Identification of Potential microRNAs and Their Targets in Brassica rapa L.
Vignesh Dhandapani,Nirala Ramchiary,Parameswari Paul,김준기,최선희,Jeongyeo Lee,Yoonkang Hur,임용표 한국분자세포생물학회 2011 Molecules and cells Vol.32 No.1
MicroRNAs (miRNAs) are recently discovered, noncoding, small regulatory RNA molecules that negatively regulate gene expression. Although many miRNAs are identified and validated in many plant species, they remain largely unknown in Brassica rapa (AA 2n =, 20). B. rapa is an important Brassica crop with wide genetic and morphological diversity resulting in several subspecies that are largely grown for vegetables, oilseeds, and fodder crop production. In this study, we identified 186 miRNAs belonging to 55 families in B. rapa by using comparative genomics. The lengths of identified mature and pre-miRNAs ranged from 18 to 22 and 66 to 305 nucleotides, respectively. Comparison of 4 nucleotides revealed that uracil is the predominant base in the first position of B. rapa miRNA, suggesting that it plays an important role in miRNA- mediated gene regulation. Overall, adenine and guanine were predominant in mature miRNAs, while adenine and uracil were predominant in pre-miRNA sequences. One DNA sequence producing both sense and antisense mature miRNAs belonging to the BrMiR 399 family, which differs by 1 nucleotide at the, 20th position, was identified. In silico analyses, using previously established methods, predicted 66 miRNA target mRNAs for 33 miRNA families.
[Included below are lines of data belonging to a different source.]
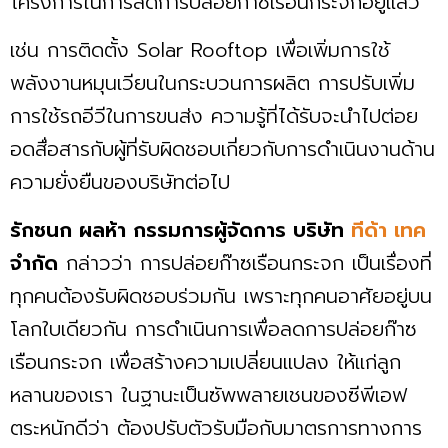
โครงการในการลดการปล่อยก๊าซเรือนกระจกอยู่แล้ว
เช่น การติดตั้ง Solar Rooftop เพื่อเพิ่มการใช้
พลังงานหมุนเวียนในกระบวนการผลิต การปรับเพิ่ม
การใช้รถอีวีในการขนส่ง ความรู้ที่ได้รับจะนำไปต่อย
อดสื่อสารกับผู้ที่รับผิดชอบเกี่ยวกับการดำเนินงานด้าน
ความยั่งยืนของบริษัทต่อไป
รักชนก ผลห้า กรรมการผู้จัดการ บริษัท
ทีด้า เทค
จำกัด
กล่าวว่า การปล่อยก๊าซเรือนกระจก เป็นเรื่องที่
ทุกคนต้องรับผิดชอบร่วมกัน เพราะทุกคนอาศัยอยู่บน
โลกใบเดียวกัน การดำเนินการเพื่อลดการปล่อยก๊าซ
เรือนกระจก เพื่อสร้างความเปลี่ยนแปลง ให้แก่ลูก
หลานของเรา ในฐานะเป็นซัพพลายเชนของซีพีเอฟ
ตระหนักดีว่า ต้องปรับตัวรับมือกับมาตรการทางการ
The majority of the target genes were transcription factors that regulate plant growth and development, followed by a few target genes that are involved in fatty acid metabolism, glycolysis, biotic and abiotic stresses, and other cellular processes. Northern blot and qRT-PCR analyses of RNA samples prepared from different B. rapa tissues for 17 miRNA families revealed that miRNAs are differentially expressed both quantitatively and qualita-tively in different tissues of B. rapa.